Action item >>
The copy must match the data below line for line and contain no images.

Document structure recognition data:

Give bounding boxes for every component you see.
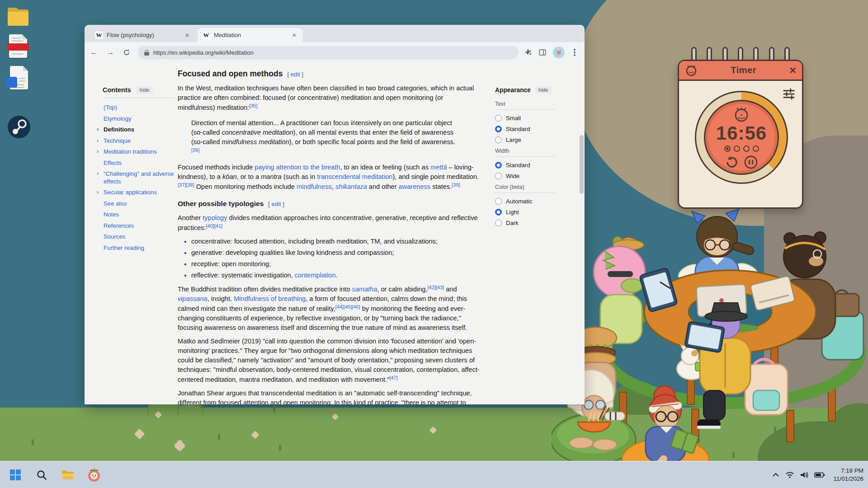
tab-close-icon[interactable]: × xyxy=(290,31,298,39)
radio-icon[interactable] xyxy=(495,115,502,122)
article-link[interactable]: contemplation xyxy=(295,272,336,279)
wifi-icon[interactable] xyxy=(785,471,794,479)
toc-expand-icon[interactable]: › xyxy=(97,188,99,196)
toc-expand-icon[interactable]: › xyxy=(97,137,99,144)
desktop-icon-document[interactable] xyxy=(10,66,28,89)
reference-link[interactable]: [35] xyxy=(249,103,257,108)
article-link[interactable]: Mindfulness of breathing xyxy=(234,295,306,302)
radio-label: Dark xyxy=(506,220,519,226)
edit-link[interactable]: [ edit ] xyxy=(268,201,284,207)
timer-title: Timer xyxy=(698,65,789,75)
desktop-icon-folder[interactable] xyxy=(8,8,28,26)
tab-meditation[interactable]: W Meditation × xyxy=(198,28,303,42)
radio-selected-icon[interactable] xyxy=(495,126,502,132)
radio-option[interactable]: Large xyxy=(495,134,556,145)
radio-option[interactable]: Small xyxy=(495,113,556,123)
radio-selected-icon[interactable] xyxy=(495,162,502,169)
timer-header[interactable]: Timer ✕ xyxy=(679,61,802,81)
timer-settings-icon[interactable] xyxy=(782,87,796,101)
article-link[interactable]: edit xyxy=(291,71,300,78)
browser-menu-icon[interactable] xyxy=(574,52,576,53)
article-link[interactable]: transcendental meditation xyxy=(317,173,392,180)
toc-item[interactable]: (Top) xyxy=(103,102,175,113)
article-link[interactable]: mindfulness xyxy=(297,183,332,190)
article-link[interactable]: typology xyxy=(203,214,227,221)
page-scrollbar[interactable] xyxy=(580,135,584,194)
paragraph: Focused methods include paying attention… xyxy=(178,163,482,192)
toc-item[interactable]: ›Meditation traditions xyxy=(103,146,175,158)
volume-icon[interactable] xyxy=(800,471,809,479)
appearance-hide-button[interactable]: hide xyxy=(535,86,552,94)
browser-window: W Flow (psychology) × W Meditation × ← →… xyxy=(85,25,585,404)
toc-item[interactable]: References xyxy=(103,221,175,232)
radio-option[interactable]: Dark xyxy=(495,217,556,228)
edit-link[interactable]: [ edit ] xyxy=(287,71,303,78)
reference-link[interactable]: [36] xyxy=(191,147,199,153)
toc-expand-icon[interactable]: › xyxy=(97,126,99,133)
radio-option[interactable]: Wide xyxy=(495,170,556,181)
toc-expand-icon[interactable]: › xyxy=(97,170,99,177)
article-link[interactable]: mettā xyxy=(430,164,447,171)
tray-chevron-up-icon[interactable] xyxy=(772,472,780,478)
radio-option[interactable]: Light xyxy=(495,206,556,217)
radio-selected-icon[interactable] xyxy=(495,209,502,216)
tab-close-icon[interactable]: × xyxy=(183,31,191,39)
toc-expand-icon[interactable]: › xyxy=(97,148,99,155)
text-segment: mindfulness meditation xyxy=(222,138,289,145)
paragraph: Another typology divides meditation appr… xyxy=(178,213,482,233)
contents-hide-button[interactable]: hide xyxy=(137,86,153,94)
taskbar-clock[interactable]: 7:18 PM 11/01/2026 xyxy=(830,467,863,483)
side-panel-icon[interactable] xyxy=(538,48,547,56)
reference-link[interactable]: [44][45][46] xyxy=(335,304,360,310)
desktop-icon-pdf[interactable] xyxy=(9,34,27,58)
reference-link[interactable]: [37][38] xyxy=(178,182,194,188)
timer-pause-button[interactable] xyxy=(744,155,758,169)
toc-item[interactable]: Notes xyxy=(103,209,175,221)
reference-link[interactable]: [40][41] xyxy=(206,223,222,229)
reference-link[interactable]: [42][43] xyxy=(427,285,444,290)
bullet-item: generative: developing qualities like lo… xyxy=(191,248,482,258)
tab-flow-psychology[interactable]: W Flow (psychology) × xyxy=(90,28,196,42)
start-button[interactable] xyxy=(7,467,24,483)
radio-option[interactable]: Standard xyxy=(495,160,556,170)
article-link[interactable]: awareness xyxy=(399,183,431,190)
toc-item[interactable]: ›Technique xyxy=(103,136,175,147)
article-link[interactable]: paying attention to the breath xyxy=(255,164,340,171)
extensions-icon[interactable] xyxy=(524,48,532,56)
address-bar[interactable]: https://en.wikipedia.org/wiki/Meditation xyxy=(138,46,519,59)
desktop-icon-steam[interactable] xyxy=(7,115,31,139)
toc-item[interactable]: Further reading xyxy=(103,243,175,254)
reference-link[interactable]: [47] xyxy=(389,375,397,380)
tomato-timer-app-button[interactable] xyxy=(86,467,102,483)
battery-icon[interactable] xyxy=(814,472,825,478)
toc-item[interactable]: ›Secular applications xyxy=(103,187,175,198)
toc-item[interactable]: ›"Challenging" and adverse effects xyxy=(103,169,175,187)
toc-item[interactable]: See also xyxy=(103,198,175,210)
reload-button[interactable] xyxy=(120,46,133,59)
reference-link[interactable]: [39] xyxy=(452,182,460,188)
profile-avatar[interactable] xyxy=(553,47,565,58)
toc-item-label: Sources xyxy=(104,233,125,240)
article-link[interactable]: samatha xyxy=(352,286,377,293)
text-segment: concentrative: focused attention, includ… xyxy=(191,238,438,245)
toc-item[interactable]: Etymology xyxy=(103,113,175,125)
radio-option[interactable]: Automatic xyxy=(495,196,556,206)
timer-close-icon[interactable]: ✕ xyxy=(789,65,797,76)
article-link[interactable]: vipassana xyxy=(178,295,208,302)
file-explorer-button[interactable] xyxy=(60,467,76,483)
radio-icon[interactable] xyxy=(495,136,502,143)
radio-icon[interactable] xyxy=(495,220,502,226)
radio-option[interactable]: Standard xyxy=(495,123,556,134)
article-link[interactable]: edit xyxy=(272,201,281,207)
back-button[interactable]: ← xyxy=(87,46,101,59)
radio-icon[interactable] xyxy=(495,173,502,179)
radio-icon[interactable] xyxy=(495,198,502,205)
toc-item[interactable]: ›Definitions xyxy=(103,124,175,136)
article-link[interactable]: shikantaza xyxy=(335,183,367,190)
toc-item[interactable]: Effects xyxy=(103,158,175,169)
blockquote: Direction of mental attention... A pract… xyxy=(191,118,459,157)
forward-button[interactable]: → xyxy=(104,46,117,59)
timer-reset-button[interactable] xyxy=(725,155,738,169)
search-button[interactable] xyxy=(33,467,50,483)
toc-item[interactable]: Sources xyxy=(103,231,175,243)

Result of this task >>
Give bounding boxes for every component you see.
tab-close-icon[interactable]: × xyxy=(290,31,298,39)
radio-icon[interactable] xyxy=(495,115,502,122)
article-link[interactable]: contemplation xyxy=(295,272,336,279)
wifi-icon[interactable] xyxy=(785,471,794,479)
toc-expand-icon[interactable]: › xyxy=(97,188,99,196)
toc-expand-icon[interactable]: › xyxy=(97,137,99,144)
desktop-icon-document[interactable] xyxy=(10,66,28,89)
reference-link[interactable]: [35] xyxy=(249,103,257,108)
article-link[interactable]: Mindfulness of breathing xyxy=(234,295,306,302)
radio-label: Dark xyxy=(506,220,519,226)
edit-link[interactable]: [ edit ] xyxy=(268,201,284,207)
timer-title: Timer xyxy=(698,65,789,75)
desktop-icon-folder[interactable] xyxy=(8,8,28,26)
tab-meditation[interactable]: W Meditation × xyxy=(198,28,303,42)
radio-selected-icon[interactable] xyxy=(495,126,502,132)
radio-option[interactable]: Large xyxy=(495,134,556,145)
radio-option[interactable]: Small xyxy=(495,113,556,123)
radio-selected-icon[interactable] xyxy=(495,162,502,169)
timer-header[interactable]: Timer ✕ xyxy=(679,61,802,81)
timer-settings-icon[interactable] xyxy=(782,87,796,101)
article-link[interactable]: edit xyxy=(291,71,300,78)
browser-menu-icon[interactable] xyxy=(574,52,576,53)
article-link[interactable]: transcendental meditation xyxy=(317,173,392,180)
toc-item[interactable]: (Top) xyxy=(103,102,175,113)
article-link[interactable]: mindfulness xyxy=(297,183,332,190)
article-link[interactable]: typology xyxy=(203,214,227,221)
page-scrollbar[interactable] xyxy=(580,135,584,194)
paragraph: Focused methods include paying attention… xyxy=(178,163,482,192)
toc-item[interactable]: ›Meditation traditions xyxy=(103,146,175,158)
volume-icon[interactable] xyxy=(800,471,809,479)
appearance-hide-button[interactable]: hide xyxy=(535,86,552,94)
browser-window: W Flow (psychology) × W Meditation × ← →… xyxy=(85,25,585,404)
toc-item[interactable]: References xyxy=(103,221,175,232)
radio-option[interactable]: Dark xyxy=(495,217,556,228)
edit-link[interactable]: [ edit ] xyxy=(287,71,303,78)
reference-link[interactable]: [36] xyxy=(191,147,199,153)
toc-expand-icon[interactable]: › xyxy=(97,126,99,133)
radio-option[interactable]: Wide xyxy=(495,170,556,181)
toc-expand-icon[interactable]: › xyxy=(97,170,99,177)
article-link[interactable]: mettā xyxy=(430,164,447,171)
tray-chevron-up-icon[interactable] xyxy=(772,472,780,478)
radio-option[interactable]: Light xyxy=(495,206,556,217)
radio-selected-icon[interactable] xyxy=(495,209,502,216)
tab-close-icon[interactable]: × xyxy=(183,31,191,39)
toc-expand-icon[interactable]: › xyxy=(97,148,99,155)
text-segment: mindfulness meditation xyxy=(222,138,289,145)
paragraph: Another typology divides meditation appr… xyxy=(178,213,482,233)
contents-hide-button[interactable]: hide xyxy=(137,86,153,94)
taskbar-clock[interactable]: 7:18 PM 11/01/2026 xyxy=(830,467,863,483)
side-panel-icon[interactable] xyxy=(538,48,547,56)
reference-link[interactable]: [44][45][46] xyxy=(335,304,360,310)
desktop-icon-pdf[interactable] xyxy=(9,34,27,58)
reference-link[interactable]: [37][38] xyxy=(178,182,194,188)
timer-pause-button[interactable] xyxy=(744,155,758,169)
toc-item[interactable]: Notes xyxy=(103,209,175,221)
reference-link[interactable]: [40][41] xyxy=(206,223,222,229)
reference-link[interactable]: [42][43] xyxy=(427,285,444,290)
bullet-item: generative: developing qualities like lo… xyxy=(191,248,482,258)
tab-flow-psychology[interactable]: W Flow (psychology) × xyxy=(90,28,196,42)
start-button[interactable] xyxy=(7,467,24,483)
radio-option[interactable]: Standard xyxy=(495,160,556,170)
article-link[interactable]: awareness xyxy=(399,183,431,190)
toc-item[interactable]: ›Technique xyxy=(103,136,175,147)
article-link[interactable]: paying attention to the breath xyxy=(255,164,340,171)
extensions-icon[interactable] xyxy=(524,48,532,56)
address-bar[interactable]: https://en.wikipedia.org/wiki/Meditation xyxy=(138,46,519,59)
desktop-icon-steam[interactable] xyxy=(7,115,31,139)
toc-item[interactable]: Further reading xyxy=(103,243,175,254)
reference-link[interactable]: [47] xyxy=(389,375,397,380)
tomato-timer-app-button[interactable] xyxy=(86,467,102,483)
battery-icon[interactable] xyxy=(814,472,825,478)
toc-item[interactable]: ›Secular applications xyxy=(103,187,175,198)
toc-item[interactable]: ›"Challenging" and adverse effects xyxy=(103,169,175,187)
toc-item[interactable]: See also xyxy=(103,198,175,210)
reload-button[interactable] xyxy=(120,46,133,59)
reference-link[interactable]: [39] xyxy=(452,182,460,188)
profile-avatar[interactable] xyxy=(553,47,565,58)
toc-item-label: Sources xyxy=(104,233,125,240)
article-link[interactable]: samatha xyxy=(352,286,377,293)
text-segment: concentrative: focused attention, includ… xyxy=(191,238,438,245)
toc-item[interactable]: Etymology xyxy=(103,113,175,125)
radio-option[interactable]: Automatic xyxy=(495,196,556,206)
timer-close-icon[interactable]: ✕ xyxy=(789,65,797,76)
article-link[interactable]: vipassana xyxy=(178,295,208,302)
file-explorer-button[interactable] xyxy=(60,467,76,483)
radio-icon[interactable] xyxy=(495,136,502,143)
radio-icon[interactable] xyxy=(495,220,502,226)
radio-option[interactable]: Standard xyxy=(495,123,556,134)
article-link[interactable]: edit xyxy=(272,201,281,207)
back-button[interactable]: ← xyxy=(87,46,101,59)
radio-icon[interactable] xyxy=(495,173,502,179)
radio-icon[interactable] xyxy=(495,198,502,205)
toc-item[interactable]: ›Definitions xyxy=(103,124,175,136)
article-link[interactable]: shikantaza xyxy=(335,183,367,190)
toc-item[interactable]: Effects xyxy=(103,158,175,169)
blockquote: Direction of mental attention... A pract… xyxy=(191,118,459,157)
forward-button[interactable]: → xyxy=(104,46,117,59)
timer-reset-button[interactable] xyxy=(725,155,738,169)
search-button[interactable] xyxy=(33,467,50,483)
toc-item[interactable]: Sources xyxy=(103,231,175,243)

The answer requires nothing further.